In a statement released by his lawyers, Sir Philip said: "The Home Secretary categorically denied any involvement in this campaign to the Cabinet Office.
"I regret I do not believe her. She has not made the effort I would expect to dissociate herself from the comments.
"Even despite this campaign I was willing to effect a reconciliation with the Home Secretary.
"But despite my efforts to engage with her, Priti Patel has made no effort to engage with me to discuss this.
"I believe these events give me very strong grounds to claim constructive, unfair dismissal and I will be pursuing that claim in the courts."
The resignation bombshell comes after simmering tensions between Ms Patel and her Permanent Secretary boiled to the surface last weekend with various reports about a rift between the two.
Sir Philip made light of those reports when he appeared at a police summit in London on Thursday, saying: You probably have already heard a great deal more about permanent secretary's in the last few days than you ever expected to."
But he made clear his anger in his statement on Saturday, which he read to the BBC outside an address in north London.
He said he took the decision to quit "with great regret after a career of 33 years" and said he would be issuing a claim against the Home Office for constructive dismissal.
Dave Penman, general secretary of the FDA, the senior public servants' union, said Sir Philip's treatment "demonstrates once again the destructive consequences of anonymous briefings against public servants who are unable to publicly defend themselves."
He added: "This cowardly practice is not only ruining lives and careers, but at a time when the Home Office is being tasked with delivering a demanding Government agenda on immigration, and preparing for a public health emergency, it has diverted energy and resource in to responding to unfounded accusations from sources claiming to be allies of the Home Secretary."
He said Sir Philip "had a choice to resign and go quietly with financial compensation.
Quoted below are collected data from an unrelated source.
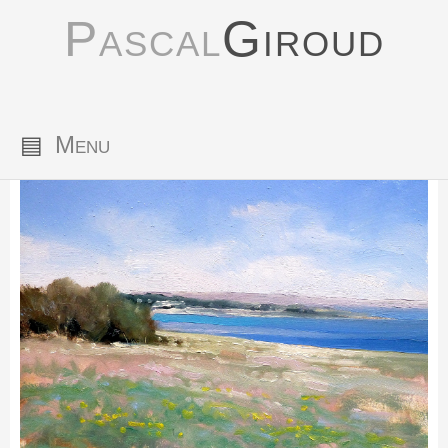
Pascal
Giroud
▤
Menu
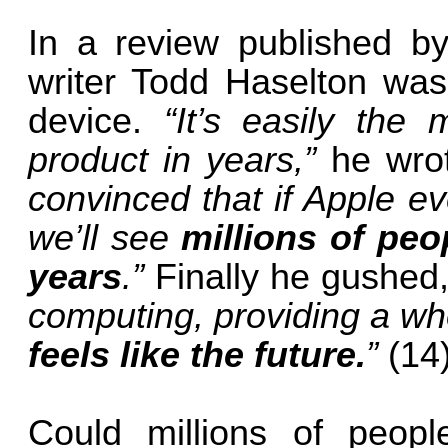
In a review published 
writer Todd Haselton was
device.
“It’s easily the
product in years,”
he wro
convinced that if Apple ev
we’ll see
millions of pe
years
.”
Finally he gushed
computing, providing a wh
feels like the future.
”
(14
Could millions of peop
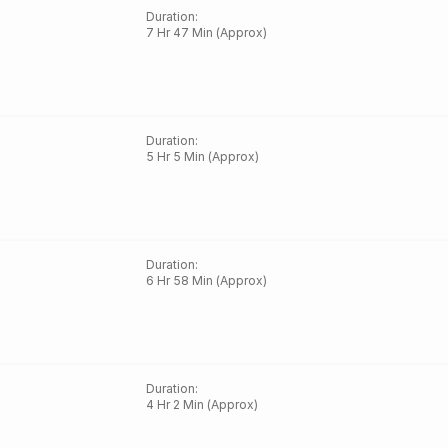
Duration
:
7 Hr 47 Min (Approx)
Duration
:
5 Hr 5 Min (Approx)
Duration
:
6 Hr 58 Min (Approx)
Duration
:
4 Hr 2 Min (Approx)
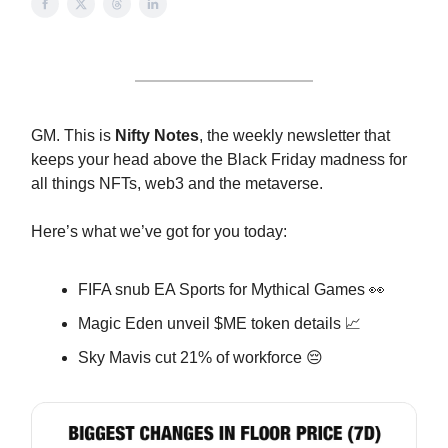
GM. This is
Nifty Notes
, the weekly newsletter that
keeps your head above the Black Friday madness for
all things NFTs, web3 and the metaverse.
Here’s what we’ve got for you today:
FIFA snub EA Sports for Mythical Games 👀
Magic Eden unveil $ME token details 📈
Sky Mavis cut 21% of workforce 😔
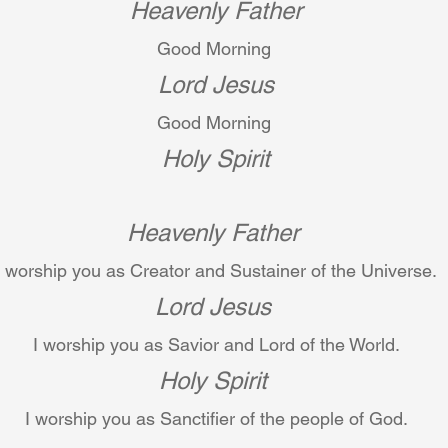
Heavenly Father
Good Morning 
Lord Jesus
Good Morning 
Holy Spirit
Heavenly Father
I worship you as Creator and Sustainer of the Universe.
Lord Jesus
I worship you as Savior and Lord of the World.
Holy Spirit
I worship you as Sanctifier of the people of God.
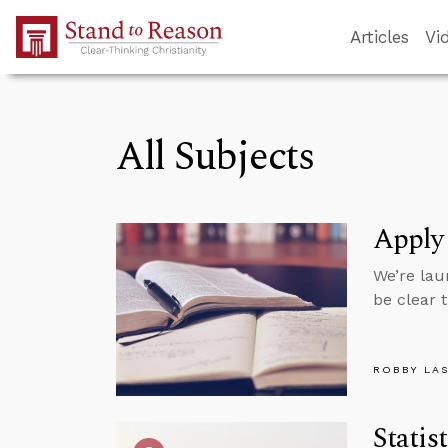
Skip to Main Content
Articles
Vi
All Subjects
Apply
We’re lau
be clear 
ROBBY LA
Statis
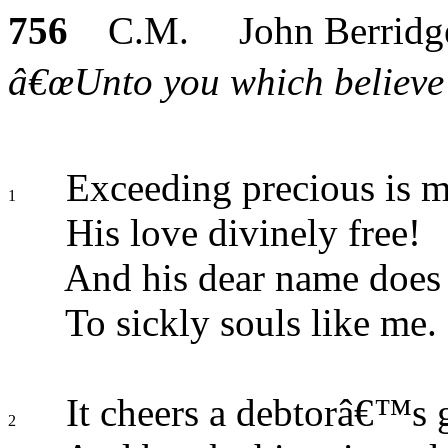
756
C.M. John Berridg
â€œUnto you which believe h
Exceeding precious is 
1
His love divinely free!
And his dear name does 
To sickly souls like me.
It cheers a debtorâ€™s 
2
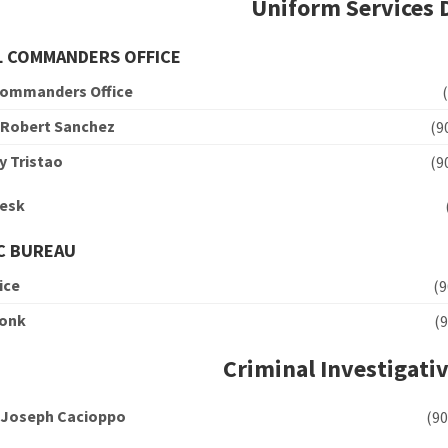
Uniform Services 
L COMMANDERS OFFICE
Commanders Office
 Robert Sanchez
(
y Tristao
(
Desk
C BUREAU
ice
(
Conk
(
Criminal Investigativ
 Joseph Cacioppo
(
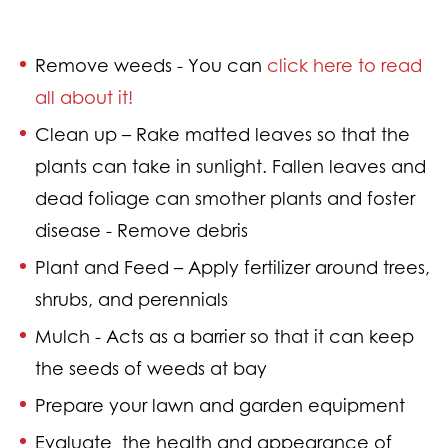
Remove weeds - Y
ou can
click here to read
all about it!
Clean up –
Rake matted leaves so that the
plants can take in sunlight. Fallen leaves and
dead foliage can smother plants and foster
disease - Remove debris
Plant and Feed – A
pply fertilizer around trees,
shrubs, and perennials
Mulch - A
cts as a barrier so that it can keep
the seeds of weeds at bay
Prepare your lawn and garden equipment
Evaluate
the health and appearance of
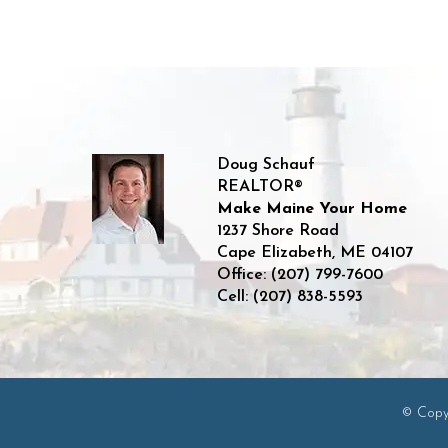
Doug Schauf
REALTOR®
Make Maine Your Home
1237 Shore Road
Cape Elizabeth
,
ME
04107
Office:
(207) 799-7600
Cell:
(207) 838-5593
© Copyr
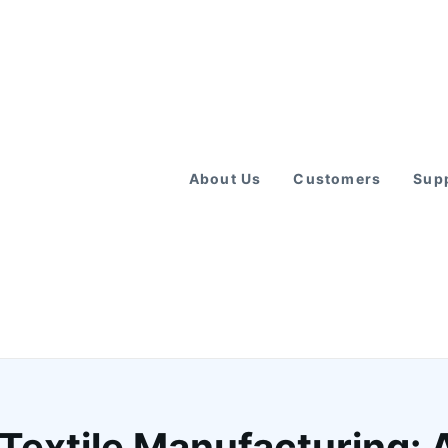
About Us
Customers
Supp
 Textile Manufacturing: 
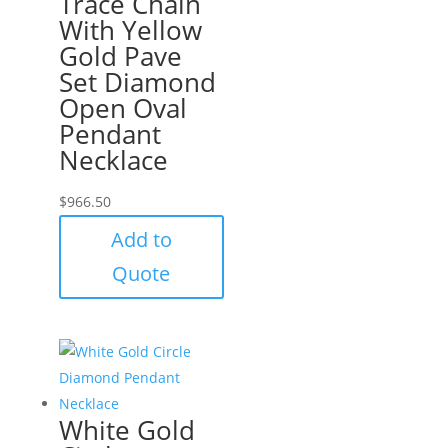
Trace Chain
With Yellow
Gold Pave
Set Diamond
Open Oval
Pendant
Necklace
$
966.50
Add to
Quote
White Gold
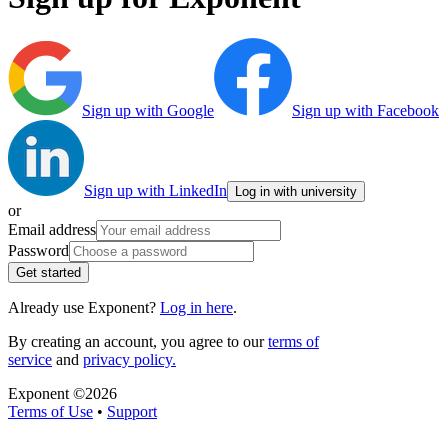
Sign up with Google
Sign up with Facebook
Sign up with LinkedIn
Log in with university
or
Email address
Password
Get started
Already use Exponent?
Log in here
.
By creating an account, you agree to our
terms of
service
and
privacy policy.
Exponent ©
2026
Terms of Use
•
Support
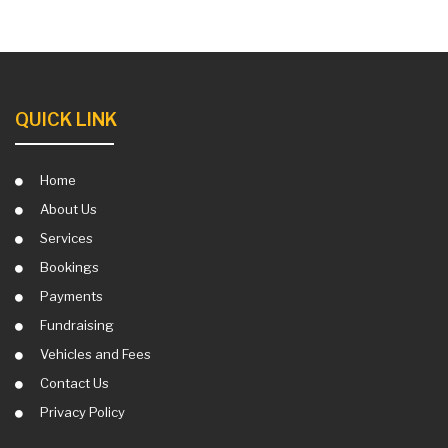
QUICK LINK
Home
About Us
Services
Bookings
Payments
Fundraising
Vehicles and Fees
Contact Us
Privacy Policy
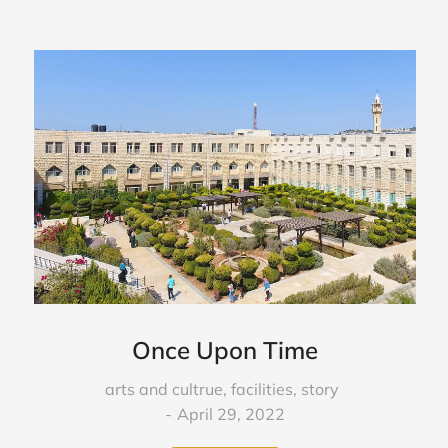
Once Upon Time
arts and cultrue
,
facilities
,
story
April 29, 2022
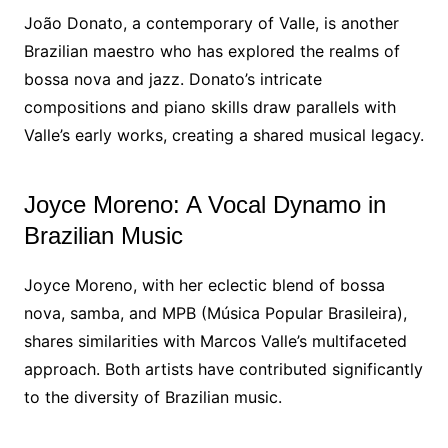
João Donato, a contemporary of Valle, is another
Brazilian maestro who has explored the realms of
bossa nova and jazz. Donato’s intricate
compositions and piano skills draw parallels with
Valle’s early works, creating a shared musical legacy.
Joyce Moreno: A Vocal Dynamo in
Brazilian Music
Joyce Moreno, with her eclectic blend of bossa
nova, samba, and MPB (Música Popular Brasileira),
shares similarities with Marcos Valle’s multifaceted
approach. Both artists have contributed significantly
to the diversity of Brazilian music.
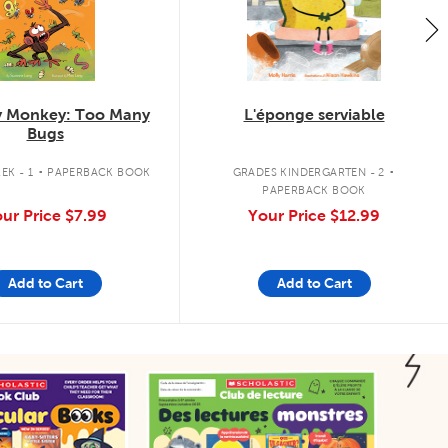
 Monkey: Too Many
L'éponge serviable
Bugs
.
.
EK - 1
PAPERBACK BOOK
GRADES KINDERGARTEN - 2
PAPERBACK BOOK
ur Price
$7.99
Your Price
$12.99
Add to Cart
Add to Cart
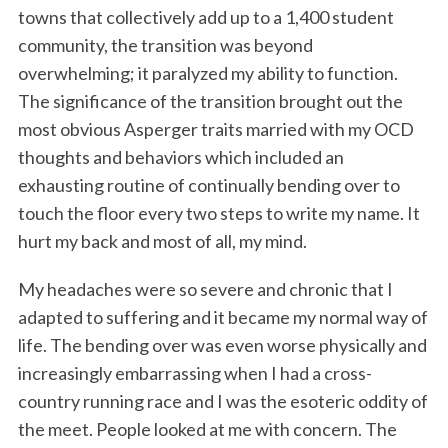
towns that collectively add up to a 1,400 student
community, the transition was beyond
overwhelming; it paralyzed my ability to function.
The significance of the transition brought out the
most obvious Asperger traits married with my OCD
thoughts and behaviors which included an
exhausting routine of continually bending over to
touch the floor every two steps to write my name. It
hurt my back and most of all, my mind.
My headaches were so severe and chronic that I
adapted to suffering and it became my normal way of
life. The bending over was even worse physically and
increasingly embarrassing when I had a cross-
country running race and I was the esoteric oddity of
the meet. People looked at me with concern. The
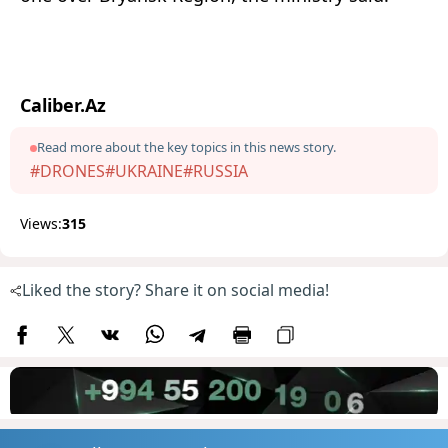
Caliber.Az
Read more about the key topics in this news story.
#DRONES
#UKRAINE
#RUSSIA
Views:
315
Liked the story? Share it on social media!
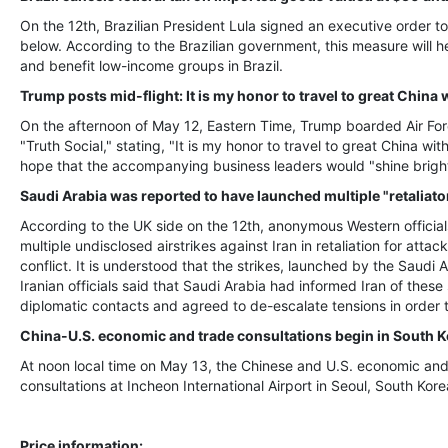
On the 12th, Brazilian President Lula signed an executive order t
below. According to the Brazilian government, this measure will
and benefit low-income groups in Brazil.
Trump posts mid-flight: It is my honor to travel to great Chin
On the afternoon of May 12, Eastern Time, Trump boarded Air For
"Truth Social," stating, "It is my honor to travel to great China w
hope that the accompanying business leaders would "shine bright
Saudi Arabia was reported to have launched multiple "retaliator
According to the UK side on the 12th, anonymous Western officials 
multiple undisclosed airstrikes against Iran in retaliation for att
conflict. It is understood that the strikes, launched by the Saudi 
Iranian officials said that Saudi Arabia had informed Iran of these
diplomatic contacts and agreed to de-escalate tensions in order t
China-U.S. economic and trade consultations begin in South K
At noon local time on May 13, the Chinese and U.S. economic an
consultations at Incheon International Airport in Seoul, South Kore
Price information:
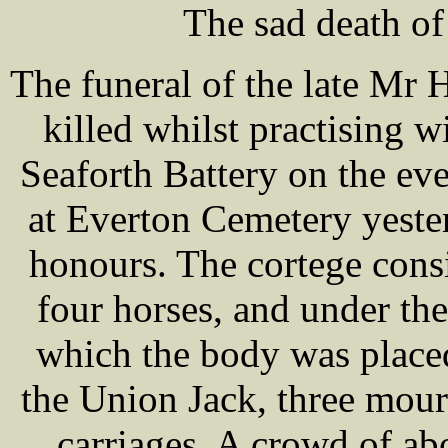
The sad death of
The funeral of the late Mr
killed whilst practising wi
Seaforth Battery on the eve
at Everton Cemetery yester
honours. The cortege cons
four horses, and under t
which the body was placed
the Union Jack, three mou
carriages. A crowd of a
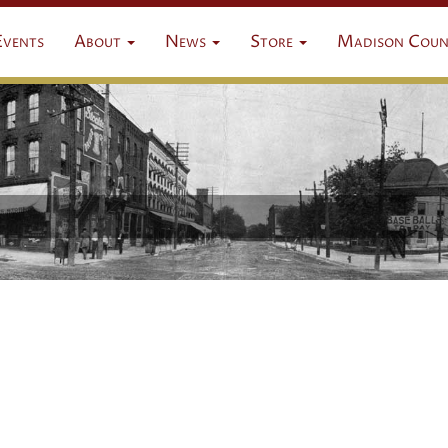
Events
About
News
Store
Madison Coun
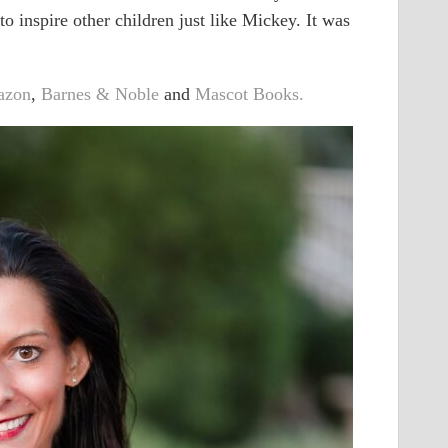
o inspire other children just like Mickey. It was
azon
,
Barnes & Noble
and
Mascot Books.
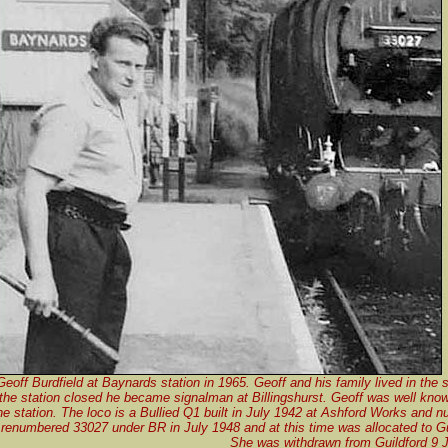
Geoff Burdfield at Baynards station in 1965. Geoff and his family lived in the 
he station closed he became signalman at Billingshurst. Geoff was well know
the station. The loco is a Bullied Q1 built in July 1942 at Ashford Works and
renumbered 33027 under BR in July 1948 and at this time was allocated to Gu
She was withdrawn from Guildford 9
Instead he has chosen to speak out against the attacks on public servants.
"I know many thousands of his colleagues will recognise the courage and integrity he is showing in doing so and will applaud his decision."
And he added: "Only the Prime Minister can put a stop to this behaviour and unless he does so, he will have to accept his own responsibility for the consequences."
The reports of feuding at the top of the Home Office prompted the head of the civil service Cabinet Secretary Sir Mark Sedwill to tell all civil servants on Monday that advice they provide for ministers and "any debates" around it should remain "private".
But amid growing concern within Whitehall about the treatment of civil servants, that move went down among staff "like a cup of cold sick", according to one source who spoke to the PA news agency about it.
Various reports last weekend suggested Ms Patel had clashed with senior officials, belittled colleagues and is distrusted by intelligence chiefs.
One report suggested Ms Patel had tried to move Sir Philip from her department after they had a series of rows.
Ms Patel expressed concern at the "false" claims while allies described her as a "demanding" boss but not a bully.
The Government also denied claims that MI5 chiefs do not trust Ms Patel and were limiting intelligence sharing as a result.
The swirl of reports about turmoil in the Home Office prompted Downing Street to insist on Monday that the Prime Minister has "full confidence" in Ms Patel.
But the resignation of Sir Philip is likely to intensify criticism of the Home Secretary and put renewed focus on the drive by the PM's chief adviser Dominic Cummings to shake up the civil service.
Labour MP Stephen Doughty, a member of the Commons home affairs committee during the last parliament, called on the Home Secretary to "explain herself" as soon as possible to MPs.
Taking to Twitter, he called Sir Philip's statement and resignation "utterly explosive".
"Chaos at the Home Office when it's supposed to be delivering highly controversial policies," he said.
"It is vital that Priti Patel comes to explain herself at the Commons home affairs committee ASAP."